The four often cited criteria for a successful currency union are: The question is innovative, for Mundell envisaged a new global monetary map from the regional rather than the national viewpoint. Hence, a region of Germany could join with a region of France to create their own currency and abandon the mark and the franc. To understand the notion of asymmetrical shock and the role of the exchange rate, let us assume with Mundell that Western Canada produces forestry products, and the East, automobiles.

It is composed of separate nations, speaking different languages, with different customs, and having citizens feeling far greater loyalty and attachment to their own country than to a common market or to the idea of Europe.

In our Canadian example, the depreciation of the Western currency leads to a rise in import prices and in price levels generally, thus offsetting the effect of the decline in demand for forestry products produced in the region. When a state in the U. A theory of optimum currency areas. Our Nobel prize winner was therefore being neither inconsistent nor schizophrenic when he supported the idea of a monetary union in Europe in the s. The European crisis, however, may be pushing the EU towards more federal powers in fiscal policy.

Robert Mundell and the Theoretical Foundation for the European Monetary Union

Common terms and phrases A. Wikipedia articles needing page number citations from July All articles with areass statements Articles with unsourced statements optimuum March By looking at the correlation of a region’s GDP growth rate with that of the entire zone, the Eurozone countries show slightly greater correlations compared to the U. Once individual firms can easily serve the whole OCA market, and not just their national market, they will exploit economies of scale and concentrate production.

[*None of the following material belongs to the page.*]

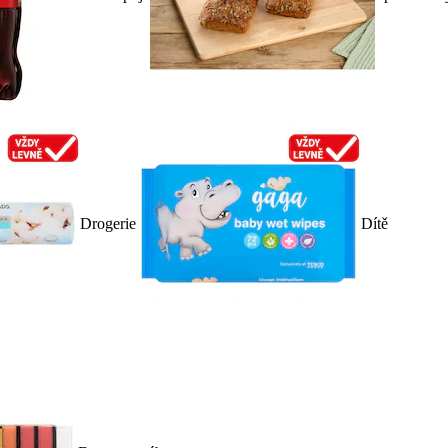
Drogerie
Dítě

The European Union and the financial crisis”. The underlying theory describes the optimal characteristics for the merger of currencies or the creation of a new currency. Aeras a supporter of the euro, Mundell can respond in several ways to those for whom his theory of optimum currency areas condemns the European Monetary Union to failure.

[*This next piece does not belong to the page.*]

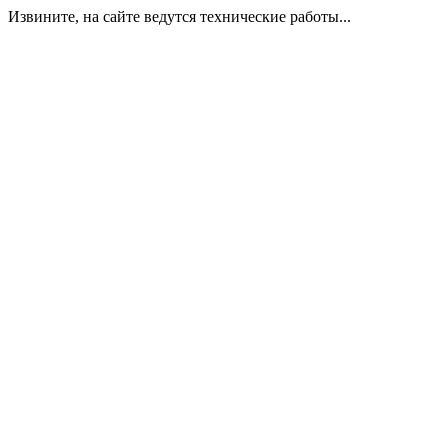
Извините, на сайте ведутся технические работы...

Optimum currency area – Wikipedia

On the one hand, optimum currency areas would, in any case, almost never fit into the confines of a state or a collection of existing states. Views and Commentaries for He also found that the Plains would not fit into an optimal currency area.

Beyond the primarily economic and technical considerations, Mundell’s concern was also to place the creation of the euro in a broader perspective, that of the international monetary system, whose operations he analyzed, perhaps better than anyone else, in his work. If instead, the European currencies were bound together disturbances in the country would be cushioned, with the shock weakened by capital movements. However, caution should be employed when analysing the self-fulfilling argument.

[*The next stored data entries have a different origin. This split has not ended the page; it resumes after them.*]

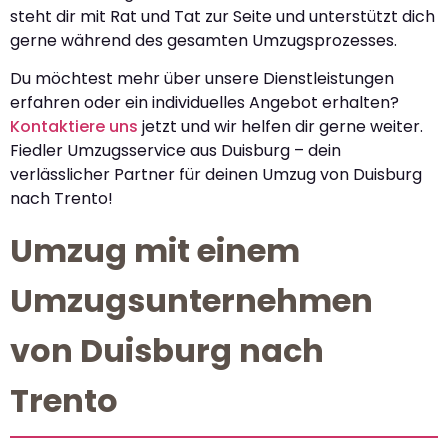
steht dir mit Rat und Tat zur Seite und unterstützt dich
gerne während des gesamten Umzugsprozesses.
Du möchtest mehr über unsere Dienstleistungen
erfahren oder ein individuelles Angebot erhalten?
Kontaktiere uns
jetzt und wir helfen dir gerne weiter.
Fiedler Umzugsservice aus Duisburg – dein
verlässlicher Partner für deinen Umzug von Duisburg
nach Trento!
Umzug mit einem
Umzugsunternehmen
von Duisburg nach
Trento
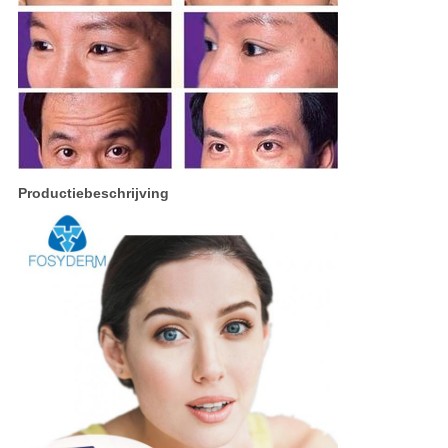
Productiebeschrijving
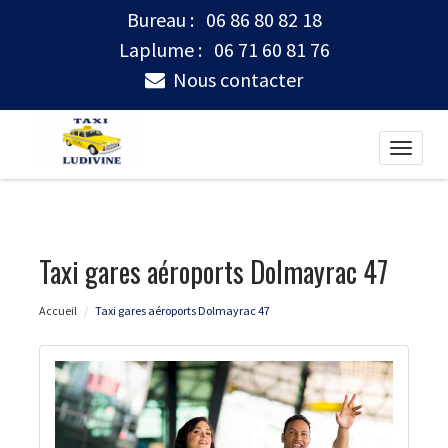
Bureau :
06 86 80 82 18
Laplume :
06 71 60 81 76
Nous contacter
Toggle
naviga
Taxi gares aéroports Dolmayrac 47
Accueil
Taxi gares aéroports Dolmayrac 47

Some sectors in the OCA might end up becoming concentrated in a few locations. Meade labor mobility mand means of payment Monetary Dynamics money illusion multiregional countries national currencies national money supplies number of currencies optimum currency area ployment pressure in region real income regional currency areas rency area separate currency single currency area stabilization argument stabilization policy surplus countries system of flexible terms of trade Tibor Scitovsky tion tional currencies unemployment in deficit unit of account United States dollar variable exchange rates West Western dollar Western Europe.

These considerations dominated scientific debate on the European Monetary Union, with most analysts concluding that Europe, whether made up of six, eleven, or fifteen countries, did not optimuj an optimum currency area, as it met the above-mentioned criteria only partially. It is symptomatic of an erosion of the hegemony of the United States and represents a counterbalance to the dollar, even if the latter remains the dominant currency.